Fato mesmo é que nas últimas semanas mergulhei o mais fundo que pude em nossa agenda nacional e, talvez pela primeira vez desde as pautas críticas dos anos 1980 – anistia, redemocratização, eleições diretas etc –, vejo o Brasil siderado em torno de um tema: a Reforma da Previdência. Com quem quer que se fale, o tema emerge como um abracadabra. Se aprovada, podemos virar uma Espanha em 10 anos. Se rejeitada, uma Nigéria. Se mutilada, um Brasil brasileiro, bonito, mas manco, escorado na muleta surrada da esperança.
Daí meu temor de que o governo – ou seria melhor dizer Brasília, genericamente? –gaste seu escasso capital político com uma agenda inócua, voltada tão somente para alimentar a fornalha da militância e, assim fazendo, derrape nas curvas, perca a aderência no Congresso e termine por comprometer o mérito da mãe de todas as reformas. Se perdermos esse bonde, que já chega com atraso enorme devido à parada prolongada na estação Janot, estamos fritos. Seja como for, até os pessimistas admitem que a Reforma passa, apesar do governo (sic).
Nesse contexto, eis que semana passada a Reforma teve de dividir espaço com outro tema palpitante. Para muitos, ele é tão abstrato quanto ela: a fotografia do buraco negro, conseguida graças a um engenhoso esforço coordenado de telescópios espalhados pelo mundo. Se para a imensa maioria da humanidade pouco se depreenderá daquela imagem quase banal, salvo talvez por um frisson que não se explica, é certo que a Previdência é, para muitos de nós, uma caixa preta. É inverossímil para a maioria que ela possa ter um impacto tão grande em nossas vidas.
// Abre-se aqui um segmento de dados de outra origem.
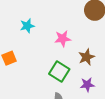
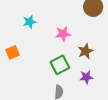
green square: (59, 72) -> (60, 65), turned 30

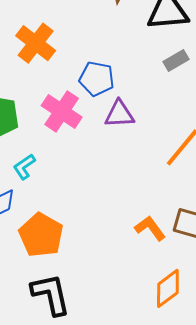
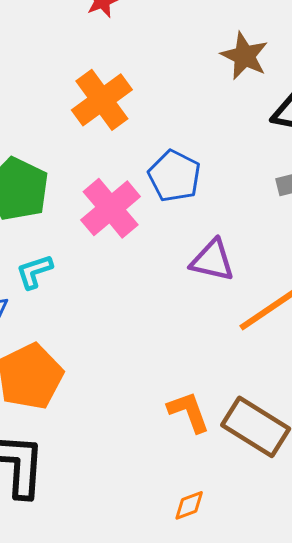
purple triangle: (119, 114) -> (212, 260), moved
orange diamond: (168, 288) -> (189, 505), size x0.6

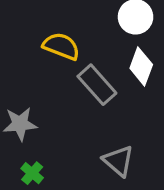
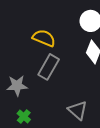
gray rectangle: (97, 85) -> (49, 67), moved, turned 70

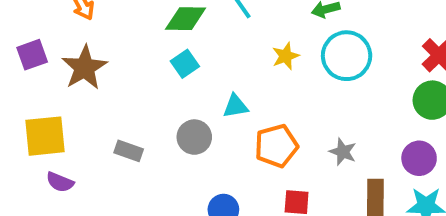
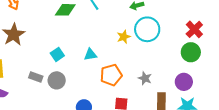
yellow star: (286, 56) -> (124, 37), moved
cyan square: (185, 64) -> (57, 54), moved
gray circle: (194, 137) -> (57, 80), moved

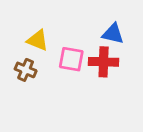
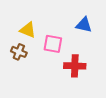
red cross: (104, 62) -> (75, 66), moved

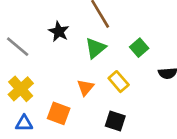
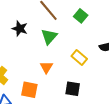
green square: (139, 48) -> (81, 16), moved
yellow rectangle: (119, 82) -> (79, 58), moved

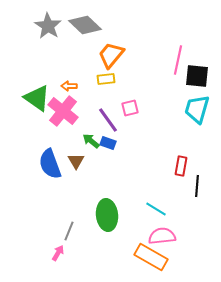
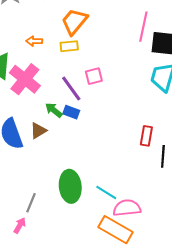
orange arrow: (69, 86) -> (34, 41), moved
brown triangle: (76, 161) -> (38, 131), turned 30
cyan line: (156, 209) -> (106, 193), moved

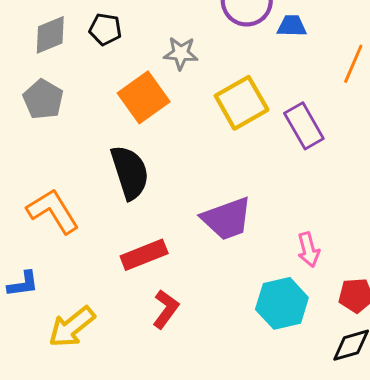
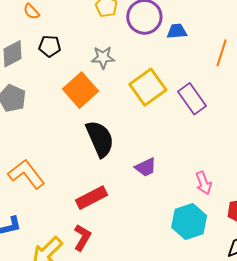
black semicircle: (130, 172) -> (100, 139), moved
purple trapezoid: (227, 219) -> (146, 167), size x0.6
red L-shape: (166, 309) -> (82, 237), moved

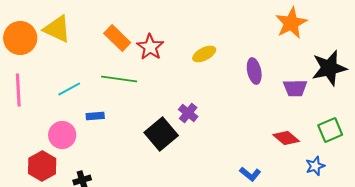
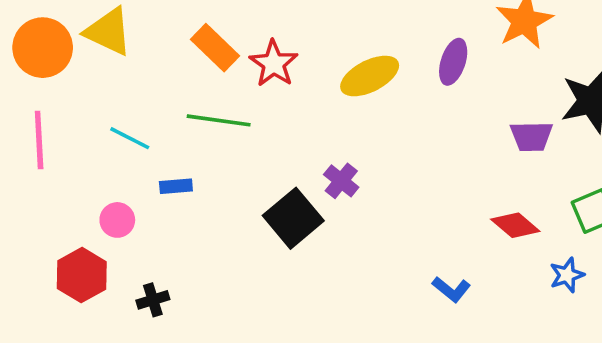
yellow ellipse: (204, 54) -> (370, 76), size x1.4
purple ellipse: (254, 71) -> (453, 62), moved, turned 30
cyan line: (69, 89) -> (130, 138), turned 55
pink circle: (62, 135) -> (117, 220), size x0.7

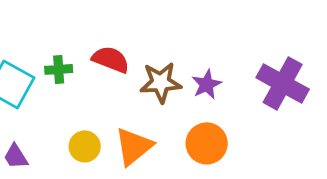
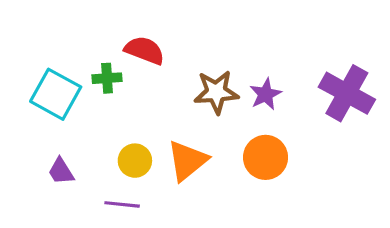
red semicircle: (111, 59) -> (145, 50), moved

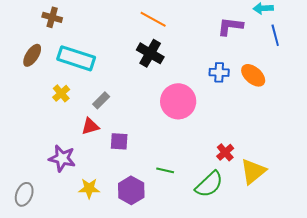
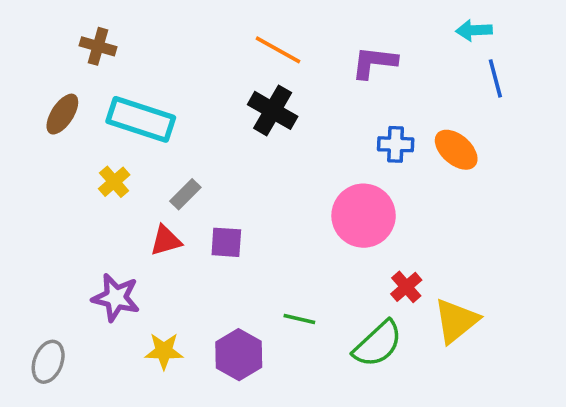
purple L-shape: (230, 26) -> (374, 62), moved
pink circle: (178, 101) -> (364, 216), moved
purple square: (119, 141) -> (226, 242), moved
Para não me delongar, devo admitir que já não me interesso pela agenda dos países como era de praxe em tempos idos. Meu foco hoje é inteiramente outro. Mas se tivesse que comparar a tensão e a expectativa que nos traz a Reforma da Previdência com algum outro tema do mundo, diria que só o Brexit rivaliza com ela em magnitude. Se o futuro do Reino Unido, logo da Europa, está atrelado ao Brexit em seus diversos matizes, aqui se dá o mesmo. Sei que batalha da comunicação é hercúlea e oxalá o Congresso saiba captar a dimensão do momento.
Sim, o nó górdio é bem atado e de decodificação delicada. Estamos abraçados por uma jiboia cujo aperto nos faz sentir os ossos trincar. Tomara que nos safemos de mais esta. Sem a Reforma, parece que deixaremos de vez de ser o país do amanhã e amargaremos o resto do tempo no limbo.